Update Windows Defender immediately: Microsoft released a silent information για μια ευπάθεια που επέτρεπε απομακρυσμένη εκτέλεση κώδικα στον μηχανισμό προστασίας κακόβουλου λογισμικού (Malware Protection Engine) που χρησιμεύει το software security of Windows, Windows Defender which is available by default in Windows 10.
It was discovered on May 12 by well-known Google security researcher Project Because Tavis Ormandy. The flaw existed in the MsMpEng x86 simulator, and could be exploited by intruders with some obscure executable file, mainly because it was not sandboxed.
"MsMpEng includes a full x86 emulator used to run any unreliable files that look like executable PE files. The emulator runs like NT AUTHORITY \ SYSTEM and is not sandboxed. "Looking through the list of win32 APIs that the emulator supports, I noticed ntdll! NtControlChannel, an ioctl-like routine that allows the emulated code to control the emulator," explains the security expert.

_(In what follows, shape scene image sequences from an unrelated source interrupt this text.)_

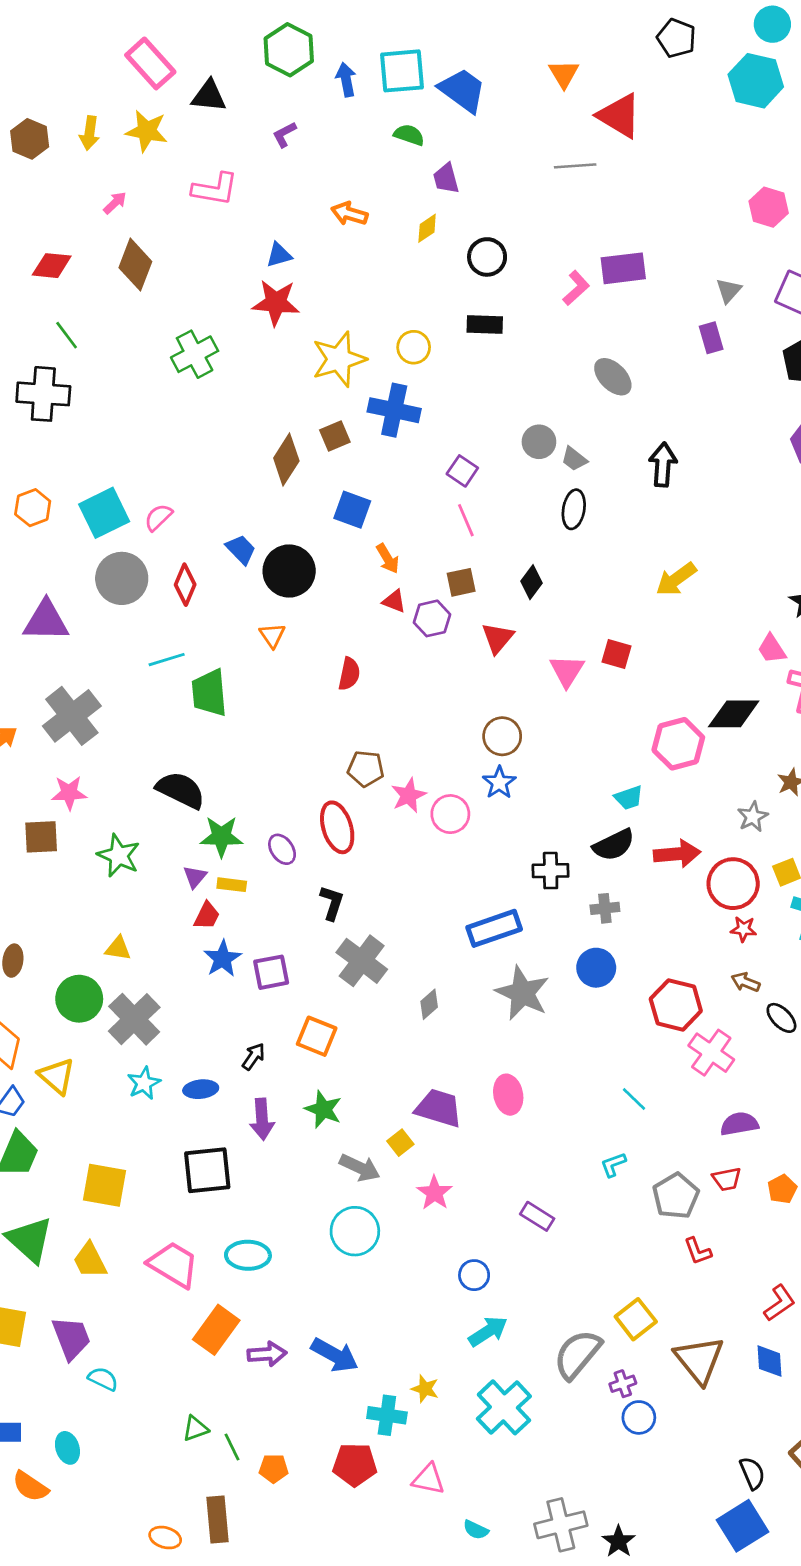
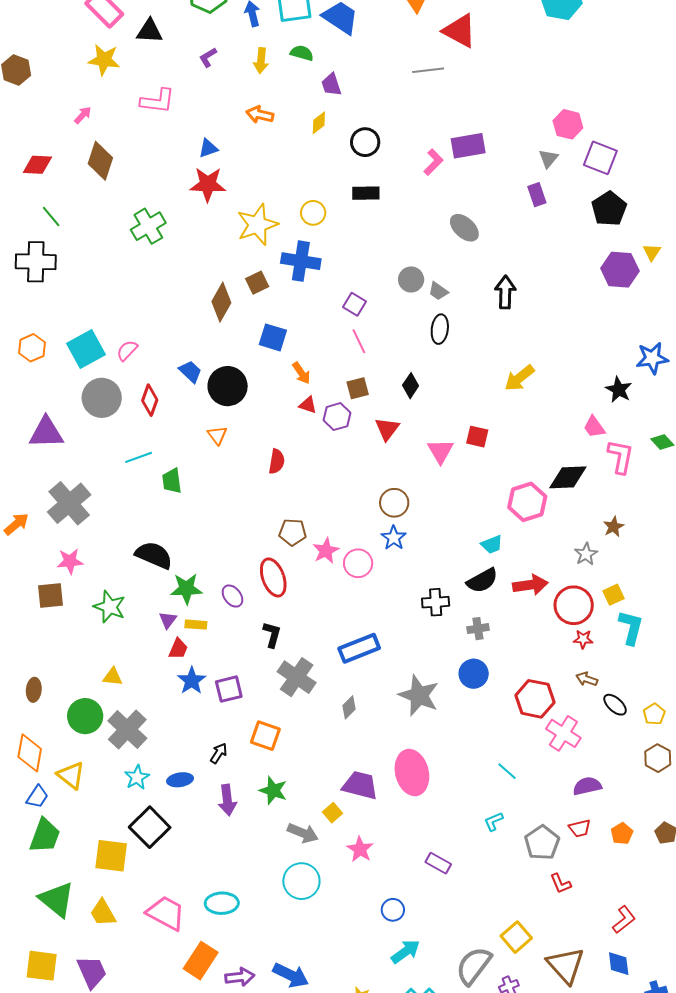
yellow arrow: (90, 133) -> (261, 61), moved
pink hexagon: (769, 207) -> (568, 124), moved
green trapezoid: (209, 693) -> (172, 481), size x0.7
blue rectangle: (494, 928) -> (359, 648), moved
pink ellipse: (508, 1095) -> (412, 773), size x1.5
black square: (207, 1170) -> (150, 827), moved, turned -36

"The 0x0C command allows you to convert a RegularExpressions controlled by an attacker to Microsoft GRETA (a library abandoned in the early 2000's) 0 The 12xXNUMX command allows you to load additional microcode that can replace opcodes… Various commands allow you to change runtime parameters and read UFS scan features and metadata. This is at least like a leak of confidentiality, as the attacker can search for the research features you have defined and then retrieve them through the scan results. ”
Ormandy calls the security flaw "a potentially extremely malicious vulnerability." The researcher reported this new vulnerability to Microsoft privately and the company developed a fix for Windows Defender last week. To stay protected, you should have automatic updates enabled and running the latest version of Windows Defender.
Microsoft has not yet issued a formal statement on the issue.